I understand fully that Stewart meant to defend his employee, his driver, and by extension, her sponsor. But one stab would have been enough.

To twist the knife, and twist, and twist, was beyond disrespectful to a man highly responsible for where Stewart and his team are today. Petty went too far. Stewart went far beyond too far.

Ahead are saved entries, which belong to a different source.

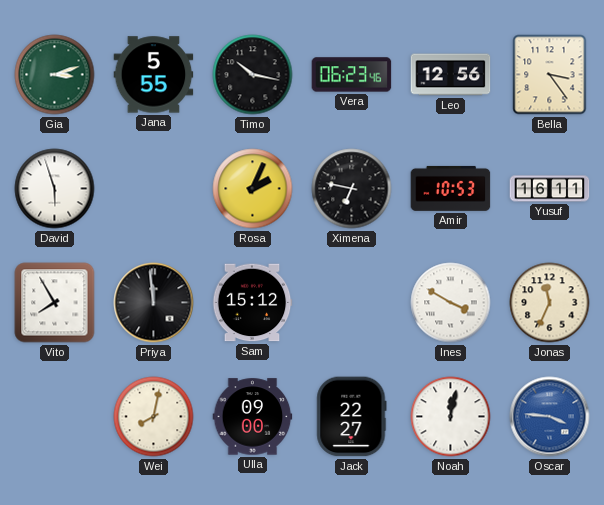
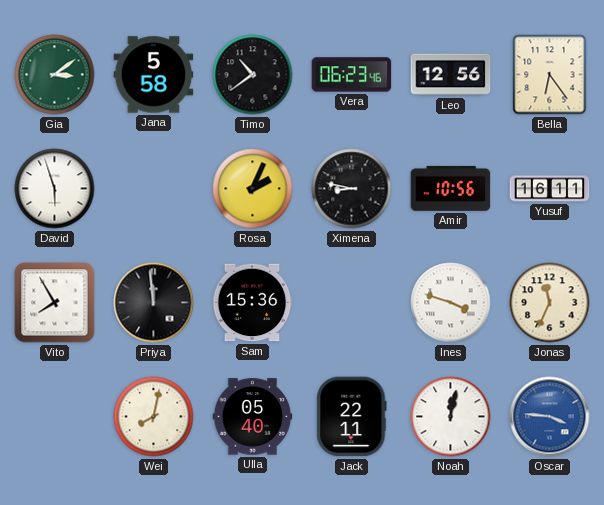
Gia: 3:12 -> 3:09
Jana: 5:55 -> 5:58
Timo: 10:17 -> 10:39
Bella: 3:24 -> 6:24
Ximena: 6:47 -> 8:47
Amir: 10:53 -> 10:56
Sam: 15:12 -> 15:36
Ines: 3:50 -> 3:48
Ulla: 09:00 -> 05:40
Jack: 22:27 -> 22:11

Ed Hinton Ed Hinton is a senior writer covering motorsports for ESPN.com. He has nearly 40 years' experience covering NASCAR, open-wheel racing and other major sports for several metro daily newspapers and two national publications. Ed joined ESPN.com in 2008, most recently having been senior reporter for motorsports at the Tribune Co. Newspaper chain, where his work appeared in the Chicago Tribune, the Los Angeles Times, Newsday, The Baltimore Sun, the Orlando Sentinel and other papers. Previously he was a senior writer at Sports Illustrated and a national writer for The National Sports Daily. Ed has written two books and won numerous awards for motorsports and general sports writing, including the Scripps Howard Foundation First Amendment award.

Ed holds a B.S. Degree in journalism from the University of Southern Mississippi, and also attended the University of Mississippi.